▼▼▼

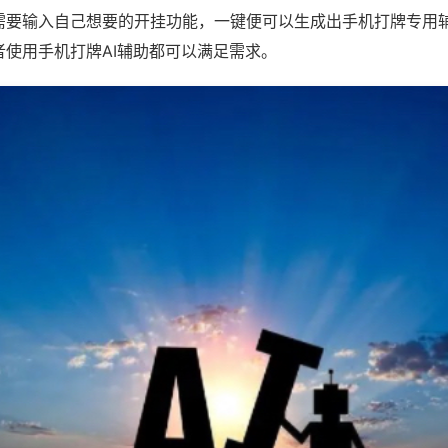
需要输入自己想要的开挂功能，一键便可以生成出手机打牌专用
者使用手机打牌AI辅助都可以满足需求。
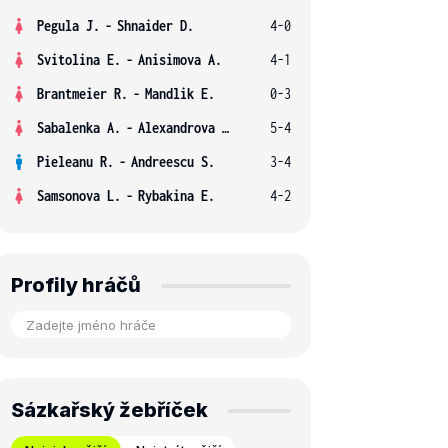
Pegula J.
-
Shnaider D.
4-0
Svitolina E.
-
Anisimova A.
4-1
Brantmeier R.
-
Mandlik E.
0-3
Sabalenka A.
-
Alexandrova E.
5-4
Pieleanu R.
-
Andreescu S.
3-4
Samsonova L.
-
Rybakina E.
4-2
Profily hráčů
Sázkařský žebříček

▲▲▲
▼▼▼

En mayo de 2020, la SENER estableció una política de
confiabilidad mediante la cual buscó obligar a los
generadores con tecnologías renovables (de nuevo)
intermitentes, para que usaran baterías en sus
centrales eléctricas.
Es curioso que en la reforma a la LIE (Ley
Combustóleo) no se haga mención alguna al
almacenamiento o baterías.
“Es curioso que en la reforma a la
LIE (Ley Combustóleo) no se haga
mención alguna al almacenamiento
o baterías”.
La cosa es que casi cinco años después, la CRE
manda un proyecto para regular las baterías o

▲▲▲
▼▼▼

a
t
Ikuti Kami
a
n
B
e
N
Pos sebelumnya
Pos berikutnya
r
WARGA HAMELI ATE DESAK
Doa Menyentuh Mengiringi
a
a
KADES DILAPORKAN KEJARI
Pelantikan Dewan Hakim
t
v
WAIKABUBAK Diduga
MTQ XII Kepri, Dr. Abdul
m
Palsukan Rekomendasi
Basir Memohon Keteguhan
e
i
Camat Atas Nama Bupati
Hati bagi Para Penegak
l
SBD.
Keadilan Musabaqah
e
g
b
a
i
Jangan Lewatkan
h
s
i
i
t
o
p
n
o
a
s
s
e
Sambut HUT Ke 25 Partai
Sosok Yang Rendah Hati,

▲▲▲

▸ What you should do
All lines holding the word "curioso" must be copied from the data.

▸ Expected answer
Es curioso que en la reforma a la LIE (Ley
“Es curioso que en la reforma a la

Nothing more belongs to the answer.